Se está a pensar em bilhetes para novembro ou janeiro, convém marcar mais cedo do que o costume. A Ryanair avisou esta semana que conta reduzir voos durante o inverno, e a razão que dá é mais precisa do que parece: tem cerca de 80% do combustível deste ano comprado a 67 dólares o barril, mas paga preço de mercado pelos restantes 20%, com o jet fuel a negociar perto dos 140 dólares. O inverno já é, nas palavras da própria companhia, uma época pouco rentável. Menos lugares à venda costuma significar bilhetes mais caros para quem sobra.
A companhia não publicou uma lista de rotas cortadas nem um número de voos. Disse que considera sensato reduzir a exposição ao combustível não coberto entre novembro e março, e cortou a meta anual de passageiros de 216 para 214 milhões, uma travagem que espera valer-lhe menos 70 a 100 milhões de euros de prejuízo neste inverno.
O que já estava decidido para Portugal
Uma parte do desenho de inverno português já estava fechada antes deste aviso, e é mais dura do que a média europeia. No comunicado sobre o calendário de verão de 2026, a Ryanair confirmou que encerra todos os voos de e para os Açores a partir de março, e que Lisboa não terá qualquer crescimento, atribuindo ambas as decisões às taxas da ANA e à capacidade limitada da Portela.
No mesmo documento a companhia anuncia 160 rotas de verão, quatro novas a partir de Faro e do Porto, e um duodécimo avião baseado em Faro.

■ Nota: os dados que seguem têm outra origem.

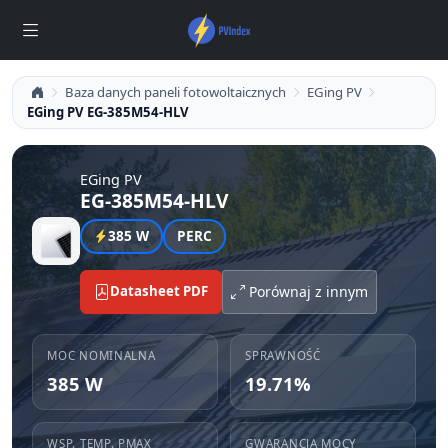
Baza danych paneli fotowoltaicznych
EGing PV
EGing PV EG-385M54-HLV
EGing PV
EG-385M54-HLV
385 W
PERC
Datasheet PDF
Porównaj z innym
MOC NOMINALNA
SPRAWNOŚĆ
385 W
19.71%
WSP. TEMP. PMAX
GWARANCJA MOCY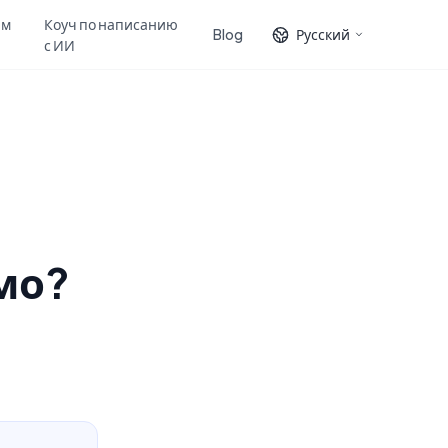
ам
Коуч по написанию
Blog
Русский
с ИИ
мо?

É o retrato de uma operação que cresce nos aeroportos regionais e trava nos outros.
O que isto muda para quem viaja
Para um passageiro de Lisboa ou do Porto, o efeito prático de um inverno mais curto de capacidade é sentido na tarifa, não no horário: as ligações principais mantêm-se, mas com menos frequências onde há menos procura. Para quem vive nos Açores ou lá tem família, o calendário é outro, e março é a data a marcar.
Vale a pena lembrar que este aviso chega num momento em que o turismo já dá sinais mistos, com os proveitos de julho a cair na Grande Lisboa e a subir em quase todo o resto do país. Um inverno com menos lugares low cost não ajuda a inverter isso.